Material provided Start Marker
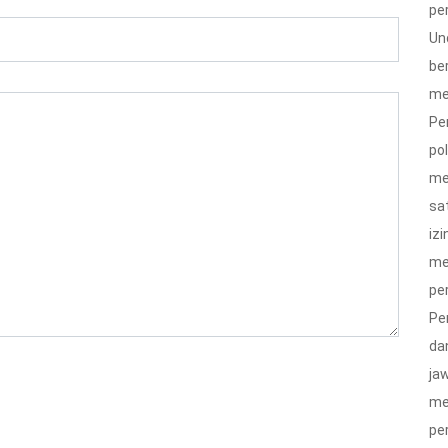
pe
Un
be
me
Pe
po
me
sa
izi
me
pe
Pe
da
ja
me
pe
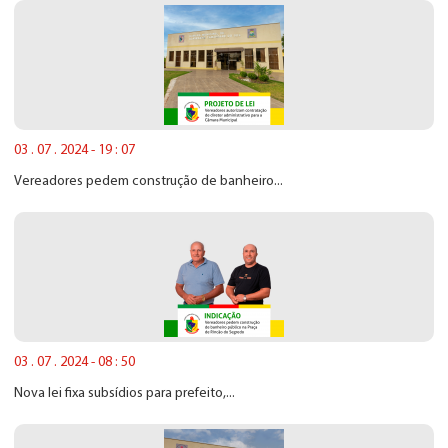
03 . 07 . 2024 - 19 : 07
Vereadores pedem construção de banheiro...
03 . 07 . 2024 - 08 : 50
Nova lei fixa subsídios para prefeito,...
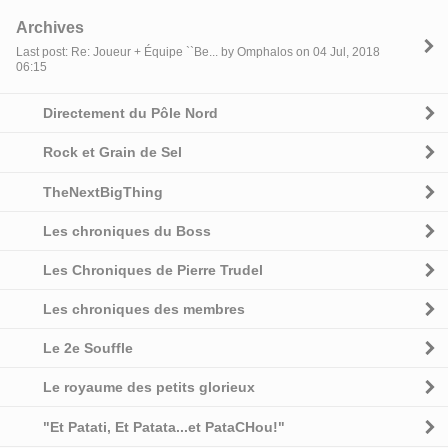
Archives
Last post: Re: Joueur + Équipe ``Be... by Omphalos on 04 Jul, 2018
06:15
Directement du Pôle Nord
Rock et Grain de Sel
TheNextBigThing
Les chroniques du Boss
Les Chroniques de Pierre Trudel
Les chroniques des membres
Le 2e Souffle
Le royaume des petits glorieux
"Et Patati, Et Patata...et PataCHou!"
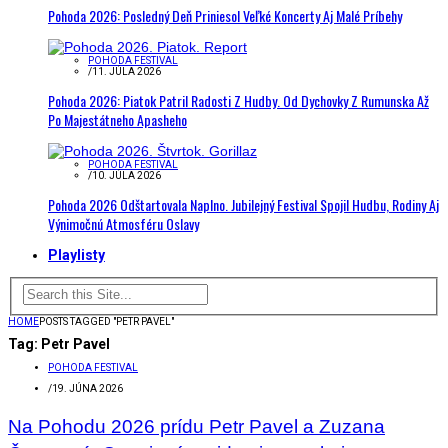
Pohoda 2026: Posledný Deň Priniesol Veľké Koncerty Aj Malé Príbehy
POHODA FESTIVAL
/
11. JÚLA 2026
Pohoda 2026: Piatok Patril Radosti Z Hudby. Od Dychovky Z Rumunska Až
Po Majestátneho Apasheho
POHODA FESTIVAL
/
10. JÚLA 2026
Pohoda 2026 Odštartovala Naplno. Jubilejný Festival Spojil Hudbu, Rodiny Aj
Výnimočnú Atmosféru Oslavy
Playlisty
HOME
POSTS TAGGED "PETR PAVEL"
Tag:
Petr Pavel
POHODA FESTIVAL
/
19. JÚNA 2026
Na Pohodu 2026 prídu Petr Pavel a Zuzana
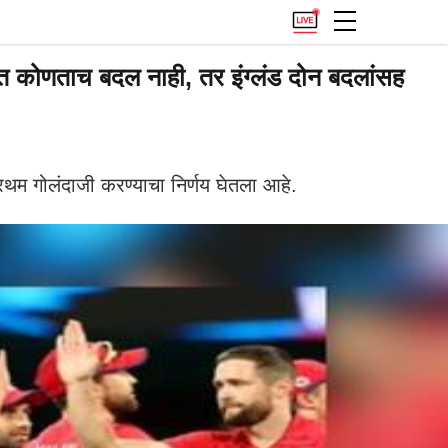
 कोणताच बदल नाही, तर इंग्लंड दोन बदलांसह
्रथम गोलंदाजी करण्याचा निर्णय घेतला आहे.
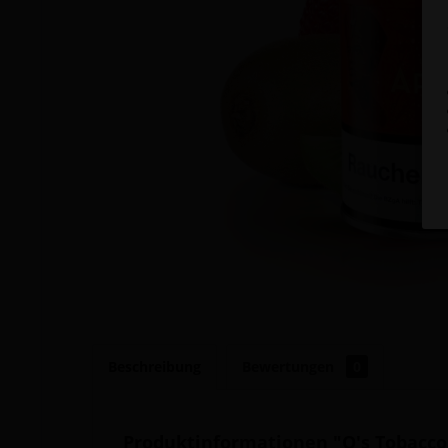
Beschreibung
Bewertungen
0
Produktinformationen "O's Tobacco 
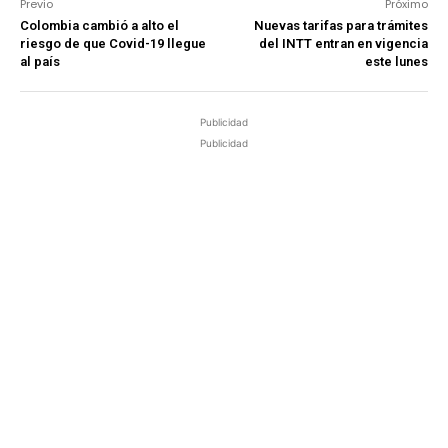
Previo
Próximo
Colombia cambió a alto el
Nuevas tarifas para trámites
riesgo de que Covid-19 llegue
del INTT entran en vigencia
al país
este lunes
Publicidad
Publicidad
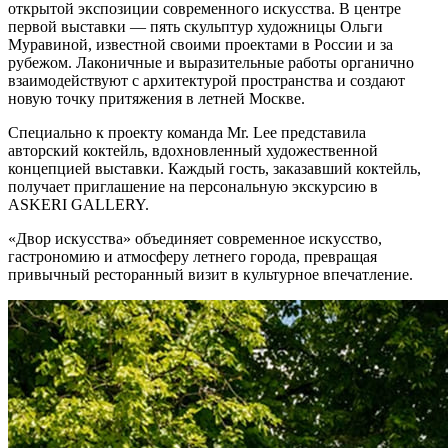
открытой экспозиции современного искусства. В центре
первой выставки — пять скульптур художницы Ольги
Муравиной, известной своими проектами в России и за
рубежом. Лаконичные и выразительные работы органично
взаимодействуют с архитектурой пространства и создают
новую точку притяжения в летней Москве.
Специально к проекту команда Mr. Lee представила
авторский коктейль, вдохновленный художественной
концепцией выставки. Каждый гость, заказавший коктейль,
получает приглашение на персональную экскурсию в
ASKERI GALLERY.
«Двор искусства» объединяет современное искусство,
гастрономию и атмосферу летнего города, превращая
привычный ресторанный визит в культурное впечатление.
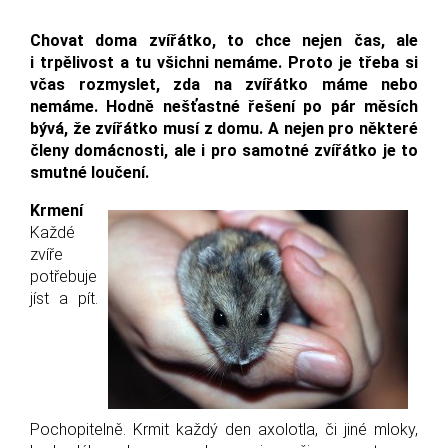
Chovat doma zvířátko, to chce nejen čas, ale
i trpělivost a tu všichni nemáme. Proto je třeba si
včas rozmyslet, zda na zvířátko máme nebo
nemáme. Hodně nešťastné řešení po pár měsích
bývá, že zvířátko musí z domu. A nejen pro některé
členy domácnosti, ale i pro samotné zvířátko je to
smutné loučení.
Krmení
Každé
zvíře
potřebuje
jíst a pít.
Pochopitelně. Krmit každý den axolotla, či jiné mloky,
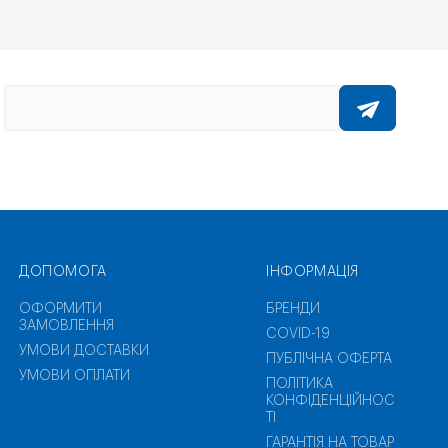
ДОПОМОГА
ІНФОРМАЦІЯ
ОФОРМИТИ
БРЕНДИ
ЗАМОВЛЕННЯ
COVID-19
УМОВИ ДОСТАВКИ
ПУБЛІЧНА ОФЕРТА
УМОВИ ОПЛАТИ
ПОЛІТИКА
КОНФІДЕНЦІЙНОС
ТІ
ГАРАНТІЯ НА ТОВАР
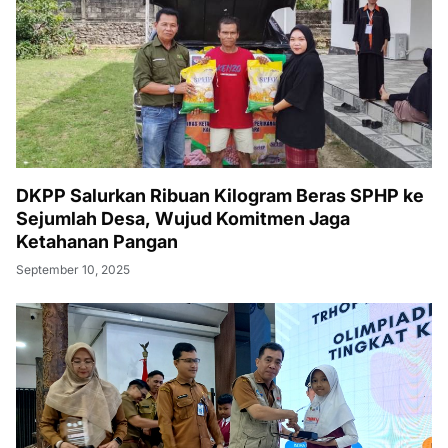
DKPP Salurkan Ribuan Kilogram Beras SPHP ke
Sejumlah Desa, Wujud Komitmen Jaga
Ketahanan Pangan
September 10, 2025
Material provided End Marker
Material provided Start Marker
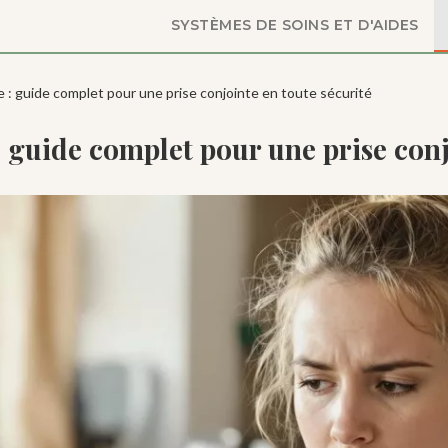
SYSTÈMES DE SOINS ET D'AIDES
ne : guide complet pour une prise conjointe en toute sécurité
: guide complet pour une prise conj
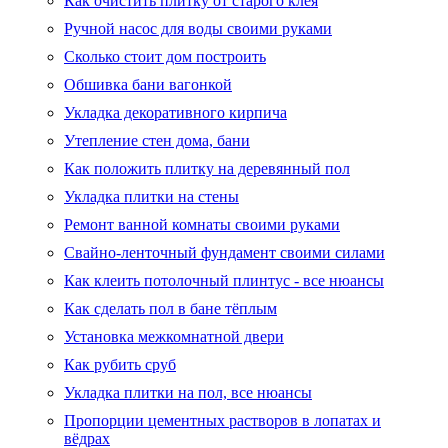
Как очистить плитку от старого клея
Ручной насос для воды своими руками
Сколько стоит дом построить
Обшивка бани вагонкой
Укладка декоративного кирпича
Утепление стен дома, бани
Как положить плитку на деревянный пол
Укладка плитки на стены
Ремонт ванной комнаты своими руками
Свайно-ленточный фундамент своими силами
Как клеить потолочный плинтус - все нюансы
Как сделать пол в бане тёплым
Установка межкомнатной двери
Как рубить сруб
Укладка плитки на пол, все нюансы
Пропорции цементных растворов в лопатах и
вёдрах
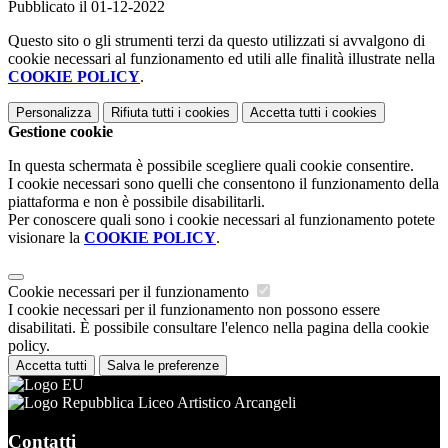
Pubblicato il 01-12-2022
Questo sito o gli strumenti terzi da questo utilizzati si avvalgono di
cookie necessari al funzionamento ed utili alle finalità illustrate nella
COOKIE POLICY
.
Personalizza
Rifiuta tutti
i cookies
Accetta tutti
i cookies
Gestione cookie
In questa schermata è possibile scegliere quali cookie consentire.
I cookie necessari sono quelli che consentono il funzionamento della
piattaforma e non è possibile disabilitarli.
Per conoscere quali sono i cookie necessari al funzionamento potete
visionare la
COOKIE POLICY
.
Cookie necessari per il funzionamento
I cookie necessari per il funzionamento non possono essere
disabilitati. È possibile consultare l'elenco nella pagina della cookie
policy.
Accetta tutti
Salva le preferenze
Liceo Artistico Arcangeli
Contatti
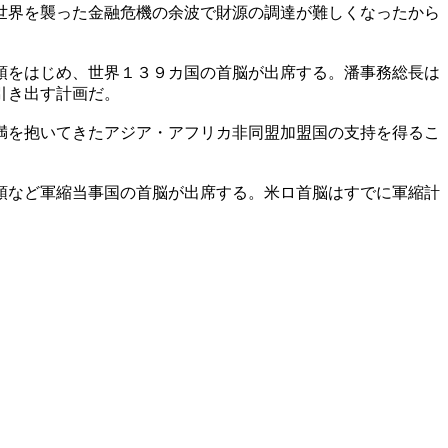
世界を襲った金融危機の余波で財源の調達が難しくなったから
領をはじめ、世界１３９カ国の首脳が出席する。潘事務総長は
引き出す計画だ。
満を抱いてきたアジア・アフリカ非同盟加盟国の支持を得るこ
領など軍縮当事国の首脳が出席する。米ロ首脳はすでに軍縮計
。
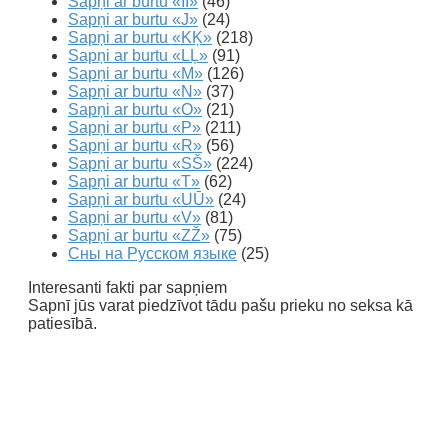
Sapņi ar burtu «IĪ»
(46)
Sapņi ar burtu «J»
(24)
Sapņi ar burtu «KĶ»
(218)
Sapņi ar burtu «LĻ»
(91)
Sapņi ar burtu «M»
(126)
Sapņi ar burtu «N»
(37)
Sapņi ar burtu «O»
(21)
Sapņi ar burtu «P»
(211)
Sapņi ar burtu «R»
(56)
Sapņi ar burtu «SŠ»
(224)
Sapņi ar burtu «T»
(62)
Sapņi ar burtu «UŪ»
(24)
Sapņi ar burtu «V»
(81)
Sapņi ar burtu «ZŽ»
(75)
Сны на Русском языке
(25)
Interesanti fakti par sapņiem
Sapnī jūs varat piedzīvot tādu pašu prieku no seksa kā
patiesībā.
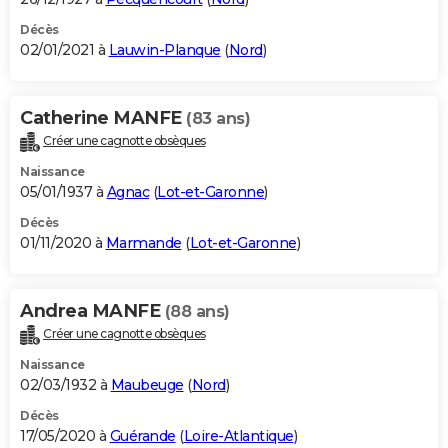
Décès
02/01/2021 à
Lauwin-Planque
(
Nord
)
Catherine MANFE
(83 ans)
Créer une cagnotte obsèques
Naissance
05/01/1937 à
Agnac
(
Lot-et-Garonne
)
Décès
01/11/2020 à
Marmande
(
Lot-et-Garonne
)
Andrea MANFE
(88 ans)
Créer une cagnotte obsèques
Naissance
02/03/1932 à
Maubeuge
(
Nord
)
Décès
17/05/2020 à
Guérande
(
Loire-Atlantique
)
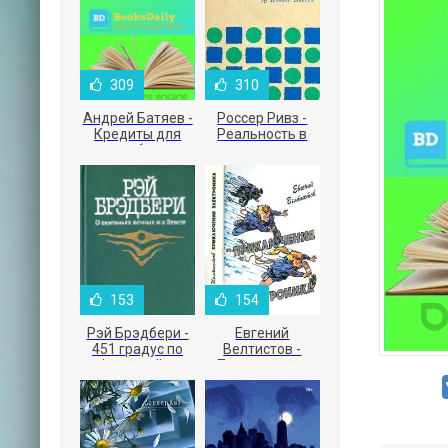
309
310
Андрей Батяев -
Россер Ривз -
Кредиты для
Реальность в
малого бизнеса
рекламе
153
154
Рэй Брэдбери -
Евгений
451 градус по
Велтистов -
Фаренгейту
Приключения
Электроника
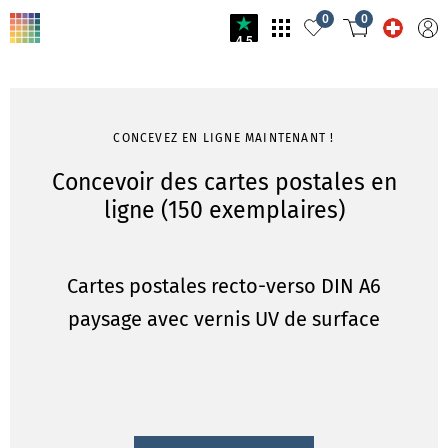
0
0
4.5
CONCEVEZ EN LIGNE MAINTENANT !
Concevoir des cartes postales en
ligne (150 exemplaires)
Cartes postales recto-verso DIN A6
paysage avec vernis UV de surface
Material provided End Marker
Material provided Start Marker
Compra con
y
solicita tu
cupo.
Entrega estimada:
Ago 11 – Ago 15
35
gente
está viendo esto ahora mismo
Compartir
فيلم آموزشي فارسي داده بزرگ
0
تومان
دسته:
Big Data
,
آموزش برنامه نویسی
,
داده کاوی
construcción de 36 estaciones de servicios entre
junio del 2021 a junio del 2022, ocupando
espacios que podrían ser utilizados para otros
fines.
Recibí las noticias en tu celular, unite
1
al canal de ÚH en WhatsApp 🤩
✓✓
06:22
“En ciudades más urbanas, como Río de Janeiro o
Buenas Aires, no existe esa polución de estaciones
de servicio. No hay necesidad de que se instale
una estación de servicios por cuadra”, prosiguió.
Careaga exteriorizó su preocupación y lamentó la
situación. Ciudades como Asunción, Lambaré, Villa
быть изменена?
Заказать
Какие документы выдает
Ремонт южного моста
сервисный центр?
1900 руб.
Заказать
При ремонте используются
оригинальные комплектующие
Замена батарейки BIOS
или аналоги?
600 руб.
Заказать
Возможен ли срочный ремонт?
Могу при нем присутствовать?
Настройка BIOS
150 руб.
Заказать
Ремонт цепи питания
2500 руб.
Material provided End Marker
With the string "estaciones" as the key, filter the data above and show the lines that match.

construcción de 36 estaciones de servicios entre
Buenas Aires, no existe esa polución de estaciones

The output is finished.